I have a data set with 10,000 observations. My target variable has two classes - "Y" and "N. Below is the distribution of "Y" and "N":
> table(data$Target_Var)
Y N
2000 8000
Now I want to create a balanced training data set such that 50% (1000) of the "Y" is in training. As the training data set is supposed to be balanced, it will have another 1000 rows with "N". Total number of observations = 2000.
table(Training$Target_Var)
Y N
1000 1000
The test data set will be unbalanced but with same ratio of "Y" and "N" as in the population i.e., the test will have 5000 rows of observation with 1000 "Y" and 4000 rows of "N".
table(Test$Target_Var)
Y N
1000 4000
Now, I can write a function to do it, but is there any inbuilt R function which can do this?
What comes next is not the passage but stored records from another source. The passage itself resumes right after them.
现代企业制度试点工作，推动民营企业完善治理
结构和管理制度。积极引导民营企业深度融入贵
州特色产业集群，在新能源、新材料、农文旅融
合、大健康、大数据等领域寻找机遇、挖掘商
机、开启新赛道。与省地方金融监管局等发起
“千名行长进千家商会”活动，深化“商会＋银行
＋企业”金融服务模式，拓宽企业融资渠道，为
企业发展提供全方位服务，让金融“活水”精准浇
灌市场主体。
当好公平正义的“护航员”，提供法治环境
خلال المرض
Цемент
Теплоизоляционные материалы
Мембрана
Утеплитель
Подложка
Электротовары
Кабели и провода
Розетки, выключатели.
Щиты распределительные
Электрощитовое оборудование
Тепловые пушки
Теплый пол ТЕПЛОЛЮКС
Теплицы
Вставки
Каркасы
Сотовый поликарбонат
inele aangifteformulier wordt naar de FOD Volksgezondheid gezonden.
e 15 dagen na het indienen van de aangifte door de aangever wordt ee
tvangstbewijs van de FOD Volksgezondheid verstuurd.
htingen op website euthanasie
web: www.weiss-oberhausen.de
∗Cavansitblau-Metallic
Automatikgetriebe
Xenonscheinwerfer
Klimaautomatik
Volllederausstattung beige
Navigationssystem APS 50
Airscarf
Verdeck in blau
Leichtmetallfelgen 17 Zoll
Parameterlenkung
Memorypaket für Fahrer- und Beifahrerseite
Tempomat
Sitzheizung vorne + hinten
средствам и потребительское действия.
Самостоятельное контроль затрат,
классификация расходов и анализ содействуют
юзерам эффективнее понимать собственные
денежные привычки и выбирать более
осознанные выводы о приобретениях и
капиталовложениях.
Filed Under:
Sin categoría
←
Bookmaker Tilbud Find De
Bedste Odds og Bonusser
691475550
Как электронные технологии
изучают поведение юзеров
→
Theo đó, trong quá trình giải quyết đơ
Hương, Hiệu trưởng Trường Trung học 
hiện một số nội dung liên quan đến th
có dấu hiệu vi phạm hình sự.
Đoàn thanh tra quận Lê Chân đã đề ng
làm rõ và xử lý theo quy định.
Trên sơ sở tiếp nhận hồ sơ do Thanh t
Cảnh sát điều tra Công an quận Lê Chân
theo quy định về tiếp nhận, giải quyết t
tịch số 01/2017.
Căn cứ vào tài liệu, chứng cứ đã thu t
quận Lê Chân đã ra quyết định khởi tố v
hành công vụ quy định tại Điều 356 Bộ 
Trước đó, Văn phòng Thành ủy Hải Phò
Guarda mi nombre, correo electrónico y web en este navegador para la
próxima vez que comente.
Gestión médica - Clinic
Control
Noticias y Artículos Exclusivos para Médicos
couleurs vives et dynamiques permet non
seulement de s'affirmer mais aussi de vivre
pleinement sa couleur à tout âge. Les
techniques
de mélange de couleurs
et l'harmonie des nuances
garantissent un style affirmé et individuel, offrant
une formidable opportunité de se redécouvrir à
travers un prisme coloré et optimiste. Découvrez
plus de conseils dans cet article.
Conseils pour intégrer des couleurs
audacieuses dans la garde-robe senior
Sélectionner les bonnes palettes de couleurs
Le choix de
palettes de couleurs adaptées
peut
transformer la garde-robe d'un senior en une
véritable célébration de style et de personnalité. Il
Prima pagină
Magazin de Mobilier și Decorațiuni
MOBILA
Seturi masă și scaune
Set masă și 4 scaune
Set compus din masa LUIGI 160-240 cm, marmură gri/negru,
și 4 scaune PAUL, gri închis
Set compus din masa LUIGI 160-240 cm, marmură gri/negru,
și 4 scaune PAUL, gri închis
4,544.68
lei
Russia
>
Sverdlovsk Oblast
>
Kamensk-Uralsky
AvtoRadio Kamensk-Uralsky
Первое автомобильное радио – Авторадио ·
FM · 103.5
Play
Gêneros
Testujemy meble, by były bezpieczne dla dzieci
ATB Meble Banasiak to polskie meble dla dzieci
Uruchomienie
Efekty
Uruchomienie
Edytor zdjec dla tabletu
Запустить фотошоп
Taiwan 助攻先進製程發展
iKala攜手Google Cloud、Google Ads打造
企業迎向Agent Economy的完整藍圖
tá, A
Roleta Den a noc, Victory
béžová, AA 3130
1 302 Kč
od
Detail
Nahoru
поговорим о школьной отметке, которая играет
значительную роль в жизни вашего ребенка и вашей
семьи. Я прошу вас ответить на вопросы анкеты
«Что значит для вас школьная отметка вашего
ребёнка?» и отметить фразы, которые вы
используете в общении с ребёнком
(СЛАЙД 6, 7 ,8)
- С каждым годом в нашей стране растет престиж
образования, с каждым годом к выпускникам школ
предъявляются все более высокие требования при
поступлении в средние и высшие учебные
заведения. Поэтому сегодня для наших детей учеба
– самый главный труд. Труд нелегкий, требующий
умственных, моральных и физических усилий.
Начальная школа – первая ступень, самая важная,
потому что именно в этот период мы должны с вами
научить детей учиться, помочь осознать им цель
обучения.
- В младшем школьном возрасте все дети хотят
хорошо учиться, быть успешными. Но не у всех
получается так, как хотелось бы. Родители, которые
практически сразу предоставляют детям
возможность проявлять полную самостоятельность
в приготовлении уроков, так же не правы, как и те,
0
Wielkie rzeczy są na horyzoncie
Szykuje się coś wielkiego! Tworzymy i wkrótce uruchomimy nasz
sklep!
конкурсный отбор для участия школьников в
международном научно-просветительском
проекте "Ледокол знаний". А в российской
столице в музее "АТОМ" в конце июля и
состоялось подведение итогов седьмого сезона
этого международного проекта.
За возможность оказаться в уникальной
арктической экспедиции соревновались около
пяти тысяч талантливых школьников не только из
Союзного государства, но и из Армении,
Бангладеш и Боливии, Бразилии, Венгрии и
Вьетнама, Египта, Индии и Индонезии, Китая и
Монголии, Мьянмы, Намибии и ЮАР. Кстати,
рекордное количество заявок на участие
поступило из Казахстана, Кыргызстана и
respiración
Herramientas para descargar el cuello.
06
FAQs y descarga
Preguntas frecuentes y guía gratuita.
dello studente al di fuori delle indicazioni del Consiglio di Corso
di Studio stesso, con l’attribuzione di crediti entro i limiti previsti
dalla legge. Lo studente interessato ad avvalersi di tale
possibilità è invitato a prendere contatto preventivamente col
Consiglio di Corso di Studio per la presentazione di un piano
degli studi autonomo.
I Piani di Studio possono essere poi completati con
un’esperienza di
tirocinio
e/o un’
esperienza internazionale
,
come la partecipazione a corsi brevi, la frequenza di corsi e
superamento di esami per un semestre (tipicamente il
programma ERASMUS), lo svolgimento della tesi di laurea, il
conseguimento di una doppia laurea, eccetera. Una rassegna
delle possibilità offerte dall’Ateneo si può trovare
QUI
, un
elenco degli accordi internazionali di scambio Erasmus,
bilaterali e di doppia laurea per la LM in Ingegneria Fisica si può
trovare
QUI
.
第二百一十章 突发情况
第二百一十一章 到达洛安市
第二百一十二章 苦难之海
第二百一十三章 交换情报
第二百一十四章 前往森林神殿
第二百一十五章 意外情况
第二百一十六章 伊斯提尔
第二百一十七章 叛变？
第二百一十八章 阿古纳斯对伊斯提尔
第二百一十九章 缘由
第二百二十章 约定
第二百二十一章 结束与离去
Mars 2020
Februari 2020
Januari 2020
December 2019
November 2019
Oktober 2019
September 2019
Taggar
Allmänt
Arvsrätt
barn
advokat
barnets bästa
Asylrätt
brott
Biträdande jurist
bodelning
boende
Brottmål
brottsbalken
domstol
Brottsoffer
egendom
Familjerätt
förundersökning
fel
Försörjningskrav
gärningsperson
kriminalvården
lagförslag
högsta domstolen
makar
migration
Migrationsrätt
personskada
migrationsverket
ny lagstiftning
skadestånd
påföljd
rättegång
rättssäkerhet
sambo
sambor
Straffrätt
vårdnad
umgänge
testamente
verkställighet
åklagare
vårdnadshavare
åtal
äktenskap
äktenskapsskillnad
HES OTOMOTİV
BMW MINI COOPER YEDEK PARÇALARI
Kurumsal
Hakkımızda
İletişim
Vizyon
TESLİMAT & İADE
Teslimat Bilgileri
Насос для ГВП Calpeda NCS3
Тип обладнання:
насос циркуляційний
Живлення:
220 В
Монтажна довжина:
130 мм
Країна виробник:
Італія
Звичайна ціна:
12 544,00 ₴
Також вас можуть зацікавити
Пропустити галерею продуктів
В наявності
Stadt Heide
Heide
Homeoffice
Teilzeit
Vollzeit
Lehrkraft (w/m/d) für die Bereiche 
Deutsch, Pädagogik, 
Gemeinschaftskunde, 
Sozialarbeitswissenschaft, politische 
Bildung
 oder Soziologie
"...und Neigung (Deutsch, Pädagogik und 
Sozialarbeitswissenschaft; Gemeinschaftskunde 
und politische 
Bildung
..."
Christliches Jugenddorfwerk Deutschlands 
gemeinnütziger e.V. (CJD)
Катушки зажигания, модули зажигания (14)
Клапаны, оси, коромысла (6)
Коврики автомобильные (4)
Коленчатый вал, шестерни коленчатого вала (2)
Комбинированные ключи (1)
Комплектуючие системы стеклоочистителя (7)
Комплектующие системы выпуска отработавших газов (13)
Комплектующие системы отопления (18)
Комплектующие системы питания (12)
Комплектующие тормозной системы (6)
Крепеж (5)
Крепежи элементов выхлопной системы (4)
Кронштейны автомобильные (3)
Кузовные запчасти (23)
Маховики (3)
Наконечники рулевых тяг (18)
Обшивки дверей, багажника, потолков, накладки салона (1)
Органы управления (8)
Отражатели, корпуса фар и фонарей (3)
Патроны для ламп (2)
I explored sampling functions of caret and sampling packages, but could not find any function which can create a BALANCED training data set. SMOTE does this but by creating a new observation.
I was able to do it in two steps. Suppose I have following data set:
Step1: Create test data set with 50% of the 'Y' (i.e 1000 rows) and 4000 rows of 'N'. This has the same distribution of 'Y' and 'N' as in the population.
Step2: Create balanced training data set form the remaining data (1000 rows of 'Y' and 1000 rows of 'N')